Indigenous justice advocate and NT Australian of the Year 2022 Leanne Liddle has unleashed harsh criticism about the lack of progress since findings from the Royal Commission into Aboriginal Deaths in Custody were handed down in 1991.

Ms Liddle’s criticisms are the subject of the 2022 Elliott Johnston AO QC Oration, an annual   tribute to the late esteemed activist and lawyer presented by Flinders University and Johnston Withers Lawyers, delivered at Flinders University Victoria Square on Thursday September 1.

Ms Liddle makes her statement from a powerful vantage point – as Director of the Aboriginal Justice Unit in the Northern Territory Department of Justice, being a Flinders University Law graduate, having worked as a bureaucrat informing government and legal policy issues, and as the first female Aboriginal SA Police officer to graduate from the Fort Largs Academy in 1988.

Having worked with and observed the justice system at close range from multiple angles, Ms Liddle says the most awful postscript to the Royal Commission (for which Elliott Johnston was Commissioner) is the fact that since 1991, more than 500 Aboriginal and Torres Strait Islander people have died in custody.

“The two most critical recommendations of the Royal Commission – of arrest and imprisonment as a last resort for Aboriginal people – were not spoken about in any training or deliverable or arrest in my decade plus time in SAPOL. How does one ignore such an important and integral human right with an ad hoc dismissal when we knew what was at stake?”

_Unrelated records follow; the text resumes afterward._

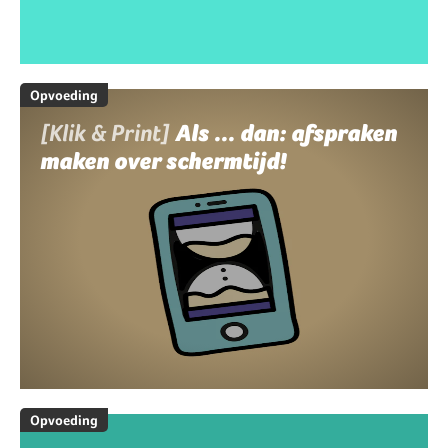
Opvoeding
[Klik & Print]
Als ... dan: afspraken
maken over schermtijd!
Opvoeding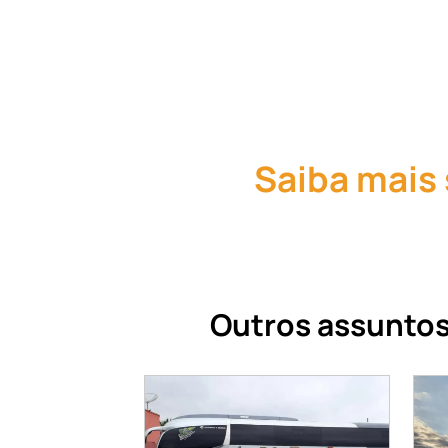
Saiba mais
Outros assuntos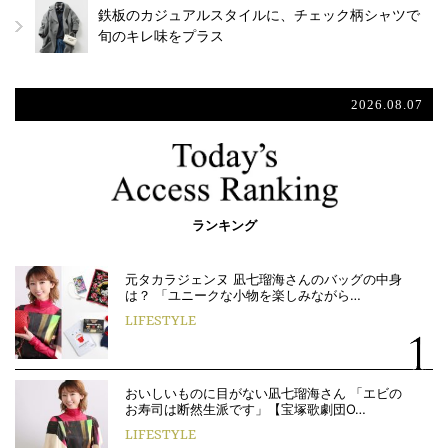
鉄板のカジュアルスタイルに、チェック柄シャツで
旬のキレ味をプラス
2026.08.07
ランキング
元タカラジェンヌ 凪七瑠海さんのバッグの中身
は？ 「ユニークな小物を楽しみながら…
LIFESTYLE
おいしいものに目がない凪七瑠海さん 「エビの
お寿司は断然生派です」【宝塚歌劇団O…
LIFESTYLE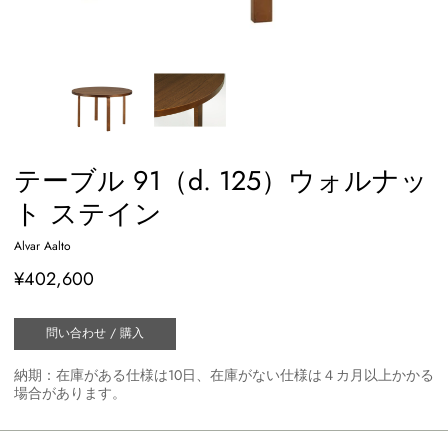
テーブル 91（d. 125）ウォルナッ
ト ステイン
Alvar Aalto
¥402,600
問い合わせ / 購入
納期：在庫がある仕様は10日、在庫がない仕様は４カ月以上かかる
場合があります。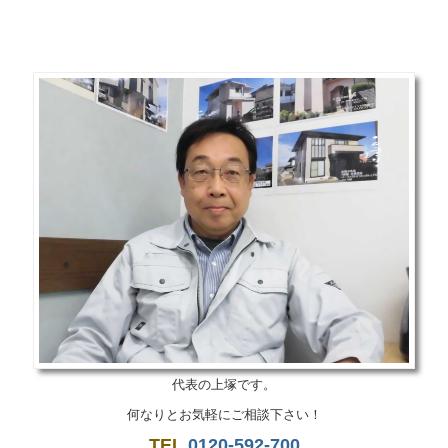
代表の上塚です。
何なりとお気軽にご相談下さい！
TEL
0120-592-700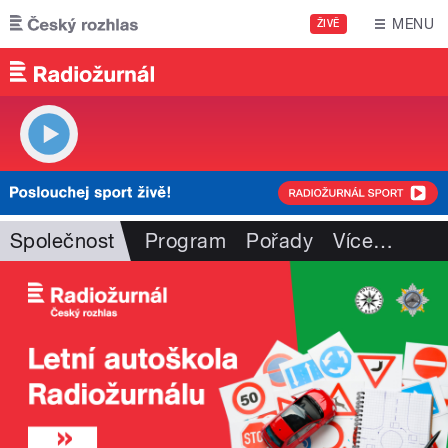
Přejít k hlavnímu obsahu
MENU
ŽIVĚ
Společnost
Program
Pořady
Více
…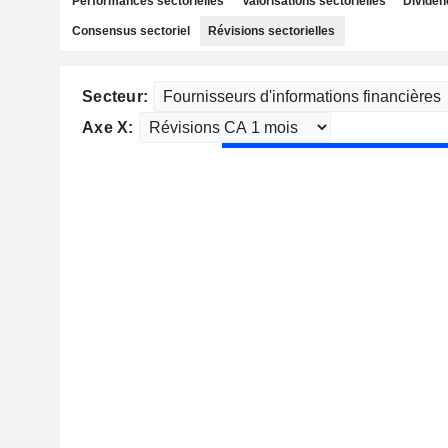
Performances sectorielles
Valorisations sectorielles
Dividen
Consensus sectoriel
Révisions sectorielles
Secteur:
Axe X: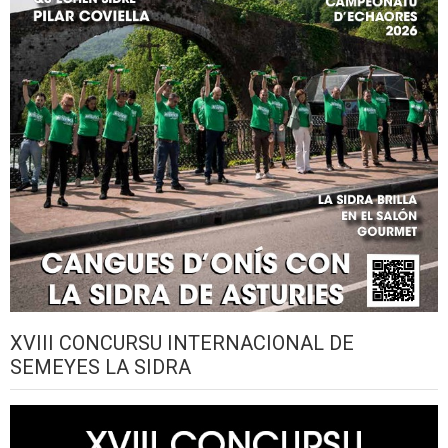
XVIII CONCURSU INTERNACIONAL DE
SEMEYES LA SIDRA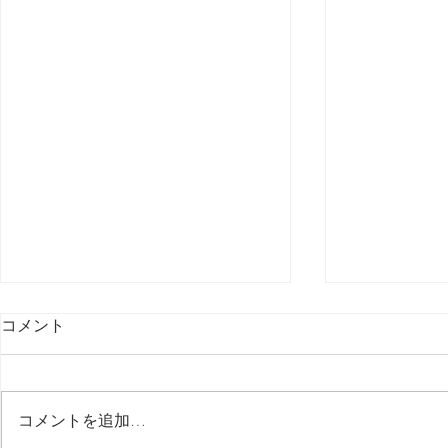
コメント
最後の日記です
コメントを追加…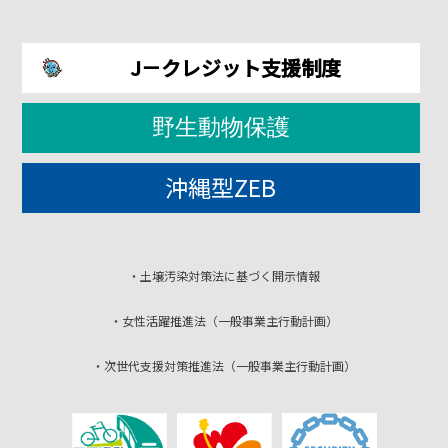
J－クレジット支援制度
野生動物保護
沖縄型ZEB
・土壌汚染対策法に基づく開示情報
・女性活躍推進法（一般事業主行動計画）
・次世代支援対策推進法（一般事業主行動計画）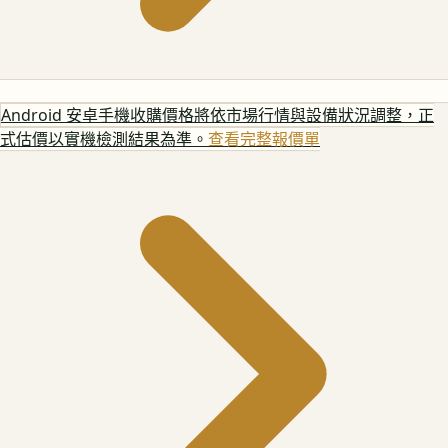
Android 安卓手機
收購價格將依市場行情與設備狀況調整，正
式估價以實機檢測結果為準。
查看完整報價單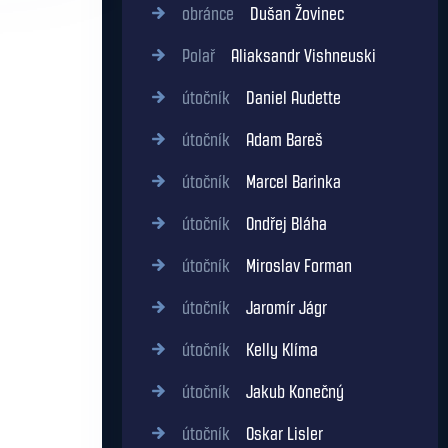
obránce
Dušan Žovinec
Polař
Aliaksandr Vishneuski
útočník
Daniel Audette
útočník
Adam Bareš
útočník
Marcel Barinka
útočník
Ondřej Bláha
útočník
Miroslav Forman
útočník
Jaromír Jágr
útočník
Kelly Klíma
útočník
Jakub Konečný
útočník
Oskar Lisler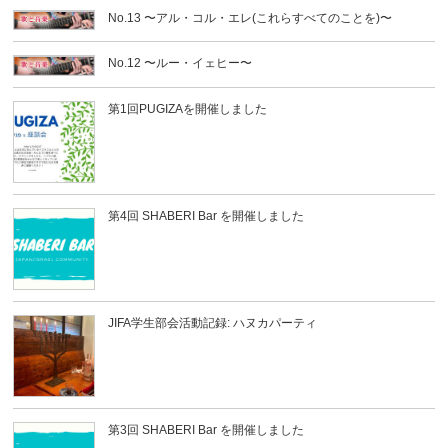
No.13 〜アル・コル・エレ(これらすべてのことを)〜
No.12 〜ルー・イェヒー〜
第1回PUGIZAを開催しました
第4回 SHABERI Bar を開催しました
JIFA学生部会活動記録: ハヌカパーティ
第3回 SHABERI Bar を開催しました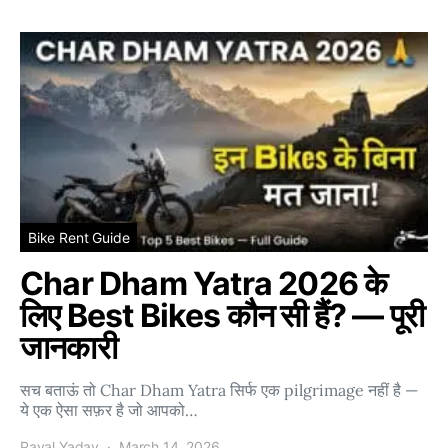
Bike Rent Guide
Char Dham Yatra 2026 के
लिए Best Bikes कौन सी हैं? — पूरी
जानकारी
सच बताऊं तो Char Dham Yatra सिर्फ एक pilgrimage नहीं है —
ये एक ऐसा सफ़र है जो आपको…
Payal Yadav
March 14, 2026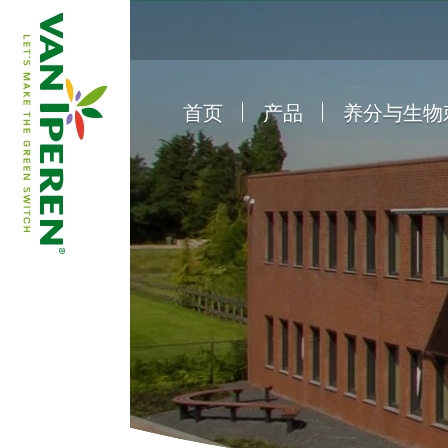
首页
产品
养分与生物
e
B
a
c
k
t
o
h
o
m
e
p
a
g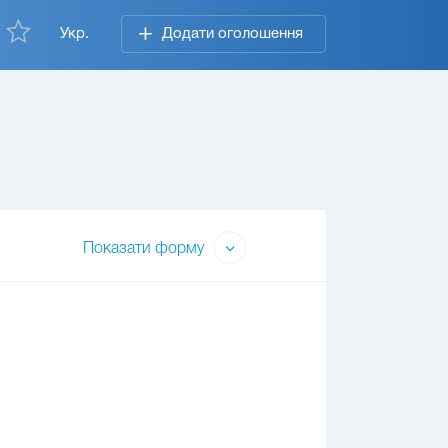
Укр.
Додати оголошення
Показати форму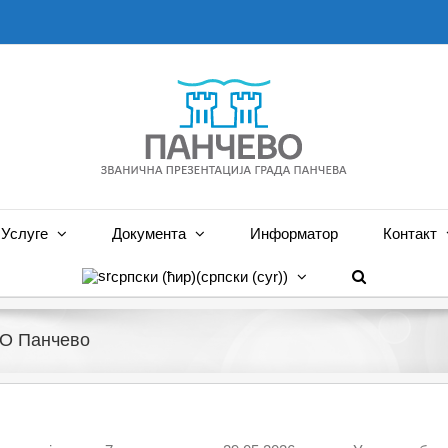
Услуге
Документа
Информатор
Контакт
српски (ћир)
(
српски (cyr)
)
 КО Панчево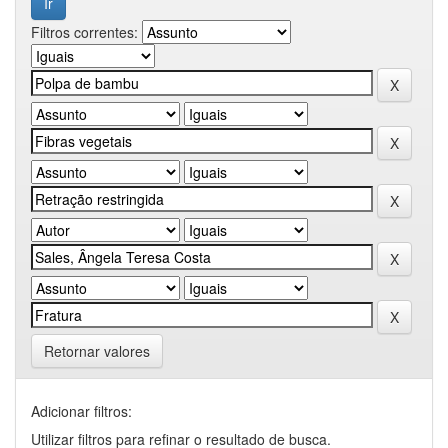
Filtros correntes:
Retornar valores
Adicionar filtros:
Utilizar filtros para refinar o resultado de busca.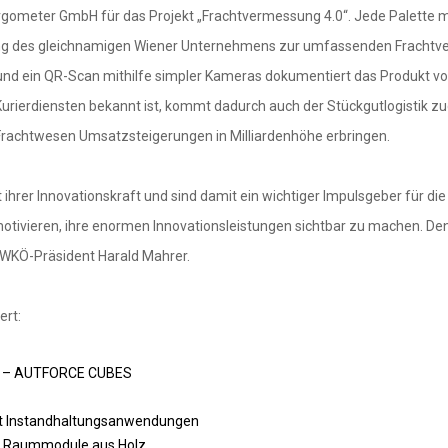
gometer GmbH für das Projekt „Frachtvermessung 4.0“. Jede Palette mi
ösung des gleichnamigen Wiener Unternehmens zur umfassenden Frach
nd ein QR-Scan mithilfe simpler Kameras dokumentiert das Produkt volla
urierdiensten bekannt ist, kommt dadurch auch der Stückgutlogistik z
Frachtwesen Umsatzsteigerungen in Milliardenhöhe erbringen.
ihrer Innovationskraft und sind damit ein wichtiger Impulsgeber für die 
otivieren, ihre enormen Innovationsleistungen sichtbar zu machen. Denn
t WKÖ-Präsident Harald Mahrer.
ert:
en – AUTFORCE CUBES
ert Instandhaltungsanwendungen
te Raummodule aus Holz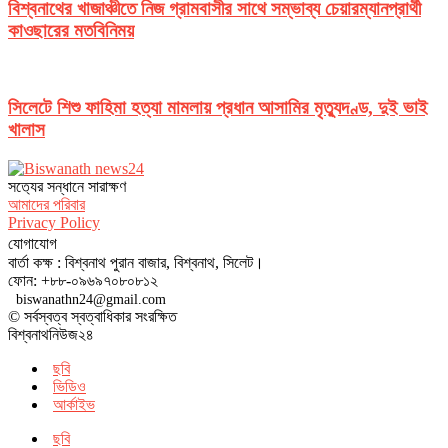
বিশ্বনাথের খাজাঞ্চীতে নিজ গ্রামবাসীর সাথে সম্ভাব্য চেয়ারম্যানপ্রার্থী
কাওছারের মতবিনিময়
সিলেটে শিশু ফাহিমা হত্যা মামলায় প্রধান আসামির মৃত্যুদণ্ড, দুই ভাই
খালাস
সত‌্যের সন্ধানে সারাক্ষণ
আমাদের পরিবার
Privacy Policy
যোগাযোগ
বার্তা কক্ষ : বিশ্বনাথ পুরান বাজার, বিশ্বনাথ, সিলেট।
ফোন: +৮৮-০৯৬৯৭০৮০৮১২
biswanathn24@gmail.com
© সর্বস্বত্ব স্বত্বাধিকার সংরক্ষিত
বিশ্বনাথনিউজ২৪
ছবি
ভিডিও
আর্কাইভ
ছবি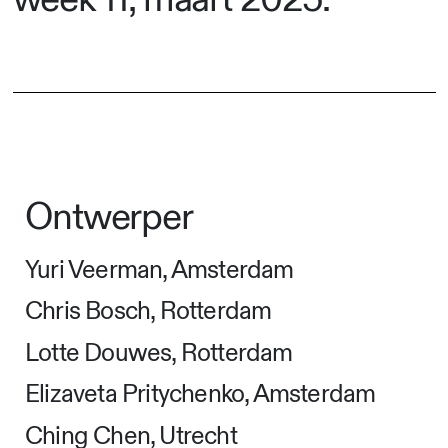
Ontwerper
Yuri Veerman, Amsterdam
Chris Bosch, Rotterdam
Lotte Douwes, Rotterdam
Elizaveta Pritychenko, Amsterdam
Ching Chen, Utrecht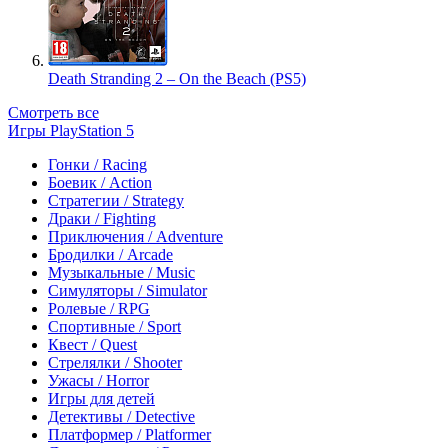
Death Stranding 2 – On the Beach (PS5)
Смотреть все
Игры PlayStation 5
Гонки / Racing
Боевик / Action
Стратегии / Strategy
Драки / Fighting
Приключения / Adventure
Бродилки / Arcade
Музыкальные / Music
Симуляторы / Simulator
Ролевые / RPG
Спортивные / Sport
Квест / Quest
Стрелялки / Shooter
Ужасы / Horror
Игры для детей
Детективы / Detective
Платформер / Platformer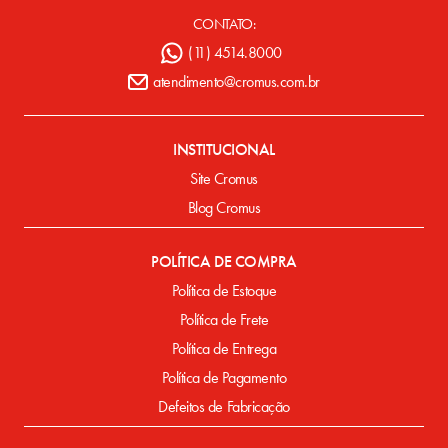
CONTATO:
(11) 4514.8000
atendimento@cromus.com.br
INSTITUCIONAL
Site Cromus
Blog Cromus
POLÍTICA DE COMPRA
Política de Estoque
Política de Frete
Política de Entrega
Política de Pagamento
Defeitos de Fabricação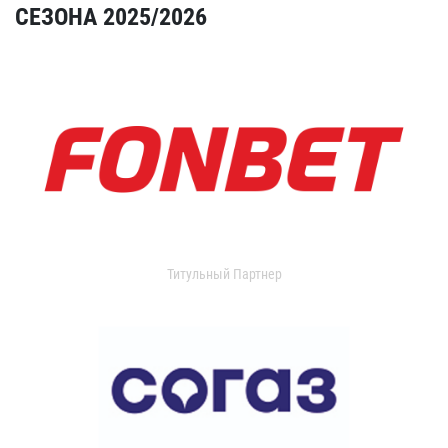
СЕЗОНА 2025/2026
Титульный Партнер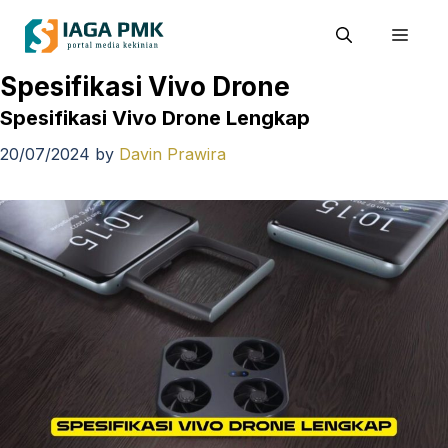
Skip
Men
to
content
Spesifikasi Vivo Drone
Spesifikasi Vivo Drone Lengkap
20/07/2024
by
Davin Prawira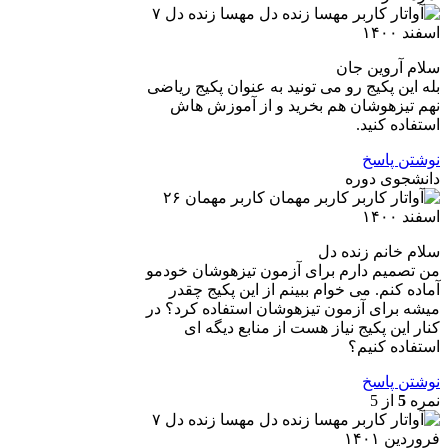
مهسا زنده دل
۷
اسفند ۱۴۰۰
سلام آروین جان
بله این پکیج رو می تونید به عنوان پکیج ریاضی
نهم تیزهوشان هم بخرید و از آموزش هاش
استفاده کنید.
نوشتن پاسخ
دانشجوی دوره
کاربر مهمان
۲۶
اسفند ۱۴۰۰
سلام خانم زنده دل
من تصمیم دارم برای آزمون تیزهوشان خودمو
آماده کنم. می خوام ببینم از این پکیج چقدر
میشه برای آزمون تیزهوشان استفاده کرد؟ در
کنار این پکیج نیاز هست از منابع دیگه ای
استفاده کنیم؟
نوشتن پاسخ
نمره
5
از 5
مهسا زنده دل
۷
فروردین ۱۴۰۱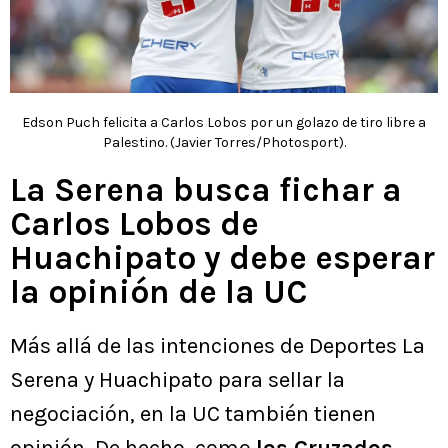
Edson Puch felicita a Carlos Lobos por un golazo de tiro libre a
Palestino. (Javier Torres/Photosport).
La Serena busca fichar a
Carlos Lobos de
Huachipato y debe esperar
la opinión de la UC
Más allá de las intenciones de Deportes La
Serena y Huachipato para sellar la
negociación, en la UC también tienen
opinión. De hecho, como
los Cruzados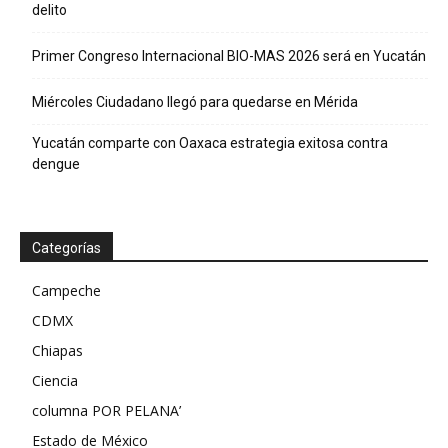
delito
Primer Congreso Internacional BIO-MAS 2026 será en Yucatán
Miércoles Ciudadano llegó para quedarse en Mérida
Yucatán comparte con Oaxaca estrategia exitosa contra
dengue
Categorías
Campeche
CDMX
Chiapas
Ciencia
columna POR PELANA’
Estado de México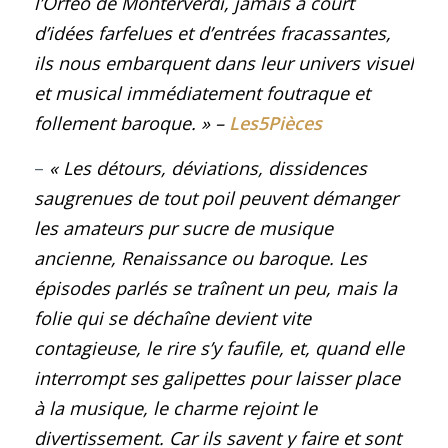
l’Orfeo de Monterverdi, jamais à court
d’idées farfelues et d’entrées fracassantes,
ils nous embarquent dans leur univers visuel
et musical immédiatement foutraque et
follement baroque. » –
Les5Pièces
–
«
Les détours, déviations, dissidences
saugrenues de tout poil peuvent démanger
les amateurs pur sucre de musique
ancienne, Renaissance ou baroque. Les
épisodes parlés se traînent un peu, mais la
folie qui se déchaîne devient vite
contagieuse, le rire s’y faufile, et, quand elle
interrompt ses galipettes pour laisser place
à la musique, le charme rejoint le
divertissement. Car ils savent y faire et sont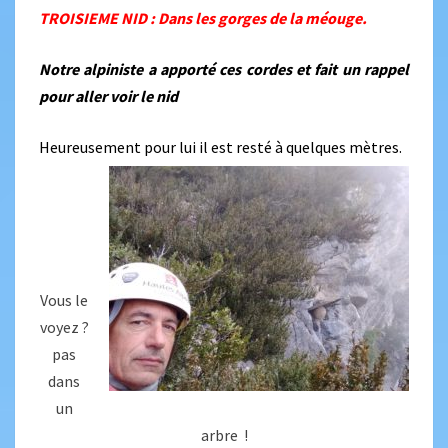
TROISIEME NID : Dans les gorges de la méouge.
Notre alpiniste a apporté ces cordes et fait un rappel
pour aller voir le nid
Heureusement pour lui il est resté à quelques mètres.
Vous le
voyez ?
pas
dans
un
arbre !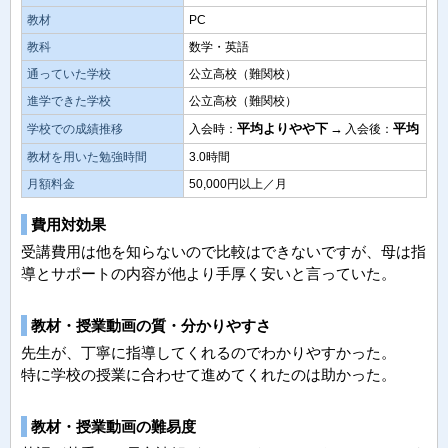
教材
PC
教科
数学・英語
通っていた学校
公立高校（難関校）
進学できた学校
公立高校（難関校）
平均よりやや下
→
平均
学校での成績推移
入会時：
入会後：
教材を用いた勉強時間
3.0時間
月額料金
50,000円以上／月
費用対効果
受講費用は他を知らないので比較はできないですが、母は指
導とサポートの内容が他より手厚く安いと言っていた。
教材・授業動画の質・分かりやすさ
先生が、丁寧に指導してくれるのでわかりやすかった。
特に学校の授業に合わせて進めてくれたのは助かった。
教材・授業動画の難易度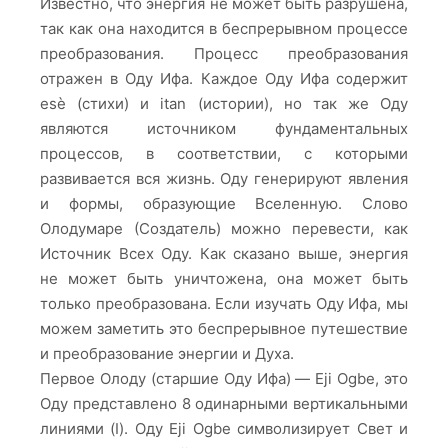
Известно, что энергия не может быть разрушена,
так как она находится в беспрерывном процессе
преобразования. Процесс преобразования
отражен в Оду Ифа. Каждое Оду Ифа содержит
esè (стихи) и itan (истории), но так же Оду
являются источником фундаментальных
процессов, в соответствии, с которыми
развивается вся жизнь. Оду генерируют явления
и формы, образующие Вселенную. Слово
Олодумаре (Создатель) можно перевести, как
Источник Всех Оду. Как сказано выше, энергия
не может быть уничтожена, она может быть
только преобразована. Если изучать Оду Ифа, мы
можем заметить это беспрерывное путешествие
и преобразование энергии и Духа.
Первое Олоду (старшие Оду Ифа) — Eji Ogbe, это
Оду представлено 8 одинарными вертикальными
линиями (I). Оду Eji Ogbe символизирует Свет и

She also notes that every major anniversary of the publication of the Royal Commission’s Final Report has recorded dramatic increases in the numbers and rates of Aboriginal men, women and young people in detention, many of them on remand.

“This is the result of sordid party-political competitions to be ‘tough on crime’, and the overall increase in imprisonment rates despite the commission’s most fundamental finding that ‘prison should be a last resort’,” says Ms Liddle.

“I saw huge investments and substantial efforts placed into mitigating risks for government. Yes, there was new police cells that had removed hanging points. Yes, there were cultural awareness sessions for new police. But I knew that this was all just veneer – because I also knew that little had changed for Aboriginal people.”

While attending several policy room discussions about implementing the Royal Commission findings, she noted that not one Aboriginal person from any community was engaged in this process. “They were just not around the tables. We were invisible,” she says.

Leanne Liddle. Photo: NT News.

Ms Liddle believes too much money was spent on infrastructure used by all staff and prisoners, and not enough on Aboriginal empowerment and self-determination. Despite the report’s stress on institutional racism, government responses have been limited to largely cosmetic reforms of police and prison procedures and policies designed to reduce alcohol abuse.

“Along with alcohol, poor mental health, removal as a child, unemployment and many other factors, a fundamental underlying issue was disempowerment and systemic racism,” says Ms Liddle.

It is most appropriate that Ms Liddle is delivering this year’s Elliott Johnston Memorial Lecture, as Mr Johnston was instrumental in developing Ms Liddle’s landmark racial discrimination case against SAPOL, and he helped establish the Flinders Law School where Ms Liddle later studied.

Mr Johnston (known as the Red Silk) was also founder of Johnston Withers Lawyers and respected as a fearless campaigner for working-class people, champion of the human rights movement and passionate advocate for Indigenous Australians. In 1972, he was appointed founding chair of the Aboriginal Legal Rights Movement, was a judge of the Supreme Court of South Australia (1983–1988), and the second and final Commissioner of the Royal Commission into Aboriginal Deaths in Custody (1989–91).

This year’s Elliott Johnston AO QC oration coincides with Flinders University celebrating 30 years of its world-class legal degree, underlining its reputation as a game-changing and innovative teaching institution that continues to flourish thanks to three decades of achievements and milestones.

When Flinders Law was introduced in 1992, it was never intended to be another ‘stuffy’ law school, placing its focus on practical learning and social justice, and encouraging students to pursue critical and theoretical perspectives. Similarly, Flinders Law took a step away from the traditional law school approach, appointing staff from both academic and professional backgrounds to provide expertise in both areas.

Since the inaugural class graduated in April 1996, Flinders Law has remained progressive, introducing cutting-edge formal legal innovation training, design thinking and skills in building simple software applications by introducing the Law in a Digital Age topic.

The leadership and guidance of the brightest legal minds – from Foundation Dean Professor Becky Bailey-Harris to current Dean of Law Professor Tania Leiman – has ensured that Flinders Law remains one of the leading law degrees, able to inspire and support students to achieve academically, and put what they learn into practice to make a difference.